Chaque religion, à un moment ou à un autre de son histoire, aura été mortifère et liberticide. Mais, à un moment ou à un autre, ces religions ont abandonné la «guerre sainte». Finalement, il n’y a plus que dans l’islam que les fanatiques trouvent encore à revendiquer un jihad à contre-temps du sens de l’histoire.

 

Le salafisme jihadiste serait la synthèse de la doctrine traditionnaliste saoudienne et la stratégie de prise de pouvoir des Frères musulmans. Un islam ultra-orthodoxe, qui s’est mis les oeillères d’une application littérale d’un Coran qui ne souffrirait aucune interprétation rationnelle, un islam frappé du syndrome de persécution, tant par la démocratie que par la laïcité, et qui veut instaurer un califat islamique par la violence.

 

Le Coran est né il y a quatorze siècles. Mais en 2015, des musulmans fanatiques prétendent continuer à lire chaque verset comme si le temps s’était arrêté avec Mahomet, mort en l’an 632. Le mouvement salafiste Daesh publie un journal, «Dar al-islam», dont le numéro de juillet 2015 détaillait la liste des cibles où se faire exploser en Occident pour installer la peur dans les coeurs : «lieux touristiques, grandes surfaces, synagogues, églises, loges maçonniques, permanences des partis politiques». Dans le même numéro, sont justifiés l’esclavage sexuel des femmes yazidies et l’oppression des minorités chrétiennes, en application de la charia, comme au temps du Prophète et de ses compagnons.

 

«Cellule psychologique», «deuil national», «émotion», «bougies», «fleurs», «tweet solidaire», «safety check sur Facebook»: ce ne sont pas exactement les armes qu’on attend d’un combat, qui se veut «impitoyable», contre le terrorisme islamiste. Face à des kalachnikovs et des kamikazes, les articles de la Déclaration des droits de l’homme sont d’un piètre secours.  Après les attentats de Madrid (191 morts le 11 mars 2004), malgré des condamnations à des milliers d’années de prison, aucune condamnation à mort ne fut requise. Par contre, pour les attentats de Bali (202 morts, le 12 octobre 2002), l’Indonésie a fait fusiller les trois islamistes de la Jemaah islamiyah.

 

Commentant les attentats de Paris, le président syrien reprocha à la France son attitude contre le terrorisme : «il faut que la France soit sérieuse». Et si le Front National français, ainsi que tous les partis souverainistes européens, pouvaient finalement avoir raison ? L’angélisme et le politiquement correct devraient se remettre en question : filtrer le flux des immigrés et des migrants, n’est-ce pas ce qu’avaient toujours préconisé les partis dits d’extrême-droite quand ils ne sont que ceux du bon sens !

 

Bachar al-Assad et Vladimir Poutine ont raison.
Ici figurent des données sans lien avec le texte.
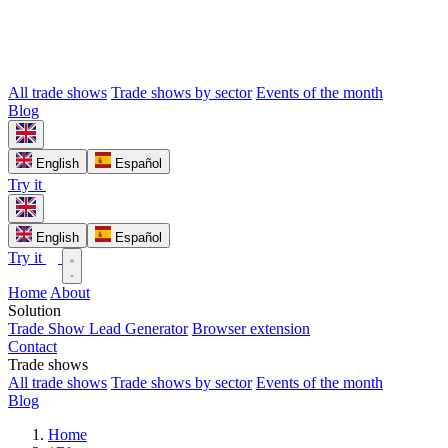
All trade shows
Trade shows by sector
Events of the month
Blog
English
Español
Try it
English
Español
Try it
Home
About
Solution
Trade Show Lead Generator
Browser extension
Contact
Trade shows
All trade shows
Trade shows by sector
Events of the month
Blog
Home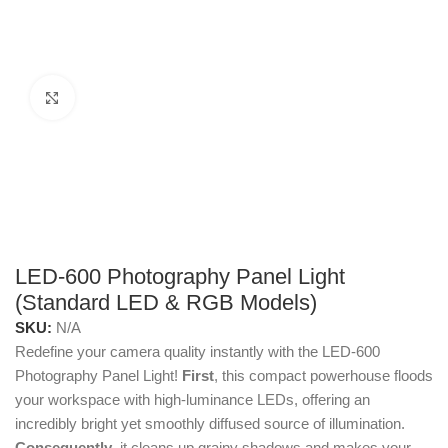
Click to enlarge
LED-600 Photography Panel Light
(Standard LED & RGB Models)
SKU:
N/A
Redefine your camera quality instantly with the LED-600
Photography Panel Light!
First
, this compact powerhouse floods
your workspace with high-luminance LEDs, offering an
incredibly bright yet smoothly diffused source of illumination.
Consequently
, it cleans up grainy shadows and makes your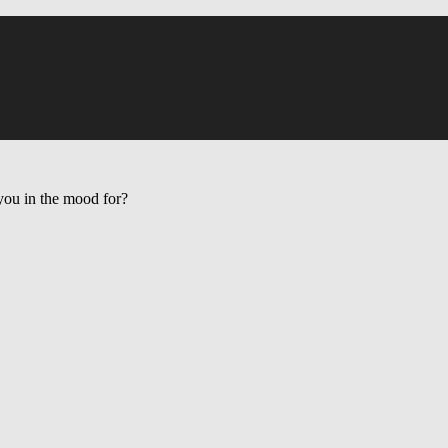
ou in the mood for?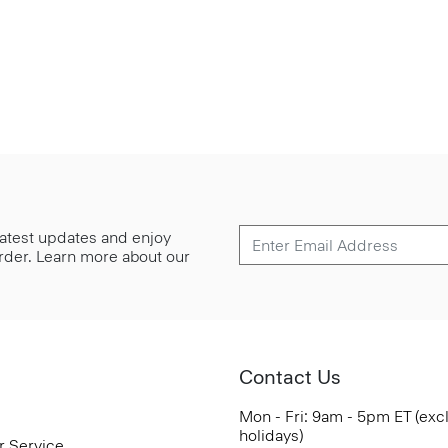
 latest updates and enjoy
 order. Learn more about our
Contact Us
Mon - Fri: 9am - 5pm ET (exc
holidays)
r Service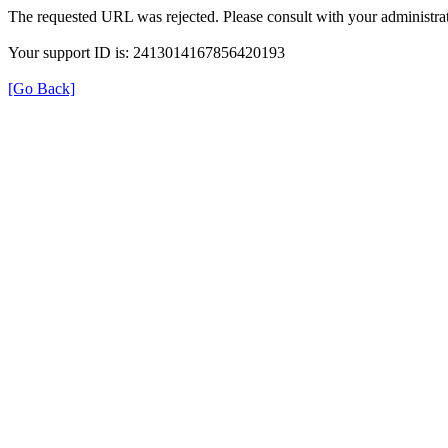
The requested URL was rejected. Please consult with your administrat
Your support ID is: 2413014167856420193
[Go Back]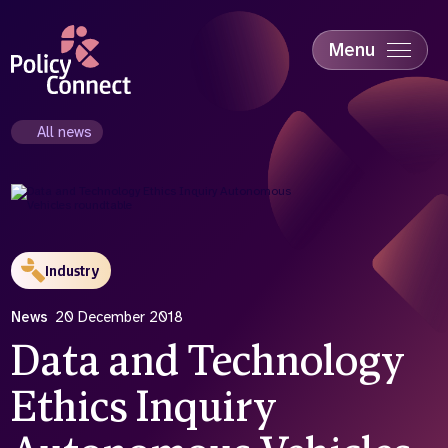
Skip
to
main
Menu
content
Accessibility
Education & Skills
All news
Health
Industry
Sustainability
Industry
News
20 December 2018
Data and Technology
Ethics Inquiry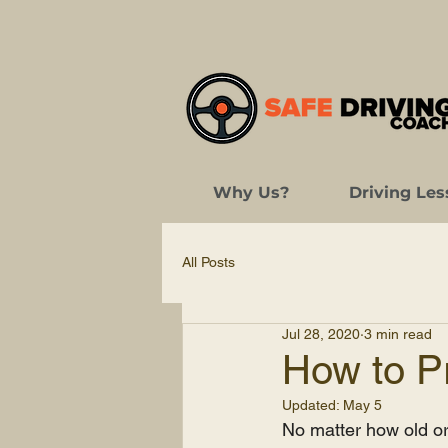
Why Us?
Driving Les
All Posts
Jul 28, 2020
3 min read
How to Pr
Updated:
May 5
No matter how old or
Ce ne sont pas les incantations des démocraties occidentales qui arrêteront Daesh, Boko Haram, Al-Qaïda, Aqmi, Ansar al-Charia, et toute la nébuleuse jihadiste. Les condamnations «solennelles» étaient simplement ridicules quand les Talibans du mollah Omar avaient bombardé les bouddhas géants (le grand Bouddha mesurait 55 mètres, le «petit» 38) de Bâmiyân en mars 2001 ; quand Aqmi a autodafé les livres anciens de la bibliothèque de Tombouctou, n’ayant pas pu mettre la main sur des manuscrits du 13ème siècle (décembre 2012) ; ou quand Daesh a saccagé le musée de Mossoul (février 2015), le site de Nimroud et la cité romaine de Hatra (avril 2015), ou encore les ruines antiques de Palmyre (août 2015). Au moins, le Japon, la Thaïlande, l’Inde, le Sri Lanka, et le Metropolitan Museum of Art de New York, avaient-ils tenté de convaicre les Talibans de les autoriser à rapatrier les bouddhas ailleurs. Les discours martiaux resteront des gesticulations supplémentaires si l’Occident ne trouve pas une cohérence : on ne peut pas laisser en vie et laisser se radicaliser en prison des individus qui veulent tuer les valeurs de libertés que, tous, nous avons fini par aimer de l’Occident.

 

Je ne souhaite certainement pas vivre dans un pays de la Charia, où des classes entières de jeunes filles peuvent être kidnappées pour être converties de force, offertes en butin aux jihadistes sinon vendues sur les marchés. Où les femmes devront vivre dans la camisole de force du voile intégral. Où des mollahs obtus définiraient les canons culturels et intellectuels. Tandis que, oui, New York, Londres, Paris, Berlin, Madrid, Lisbonne, Rome, Amsterdam, sont des phares dont la lumière nous parvient. Même les musulmans fuient au péril de leur vie ces contrées où les islamistes prétendent instaurer leur «dar al-islam».

 

Fascisme encore que de proposer de rétablir la peine de mort que l’Europe, dans une belle unanimité très civilisée, a imprudemment abolie. Les peines prétendument «incompressibles» débouchent sur des libérations anticipées aussitôt suivies de récidive. L’expulsion des imams radicaux, la déchéance de la nationalité :  voilà une conception plutôt édulcorée d’un «anéantissement», pourtant annoncé par le Premier Ministre français.

 

Certes, un président américain mal élu, George W. Bush, avait créé le vide au Moyen-Orient, mais il ne faut pas que nos précautions oratoires deviennent à cette engeance islamiste, des circonstances atténuantes. Il faut déclarer ce radicalisme islamiste crime contre l’Humanité. Et tenir la comptabilité macabre de chaque crime de ces fous d’Allah pour les déclarer non grata dans notre Humanité : celle qui, sans relâche, tous les jours, depuis des millénaires, cherche la lumière, tandis que les islamistes régressent vers l’obscurantisme le plus sombre. Après la prise de Palmyre, ces fanatiques ignorants n’ont pas trouvé mieux que de décapiter un vieillard de 82 ans, Khaled al-Assad, chef des antiquités de la ville.

 

Cette obsession à détruire toutes les oeuvres religieuses antérieures à l’islam aurait été théorisée par un prédicateur saoudien du 18ème siècle, Mohammed ibn Abd-al Wahhab dont le mollah Omar, celui qui a décrété la destruction des Bouddhas géants, était un disciple, l’Arabie saoudite fournissant de nombreux fondamentalistes.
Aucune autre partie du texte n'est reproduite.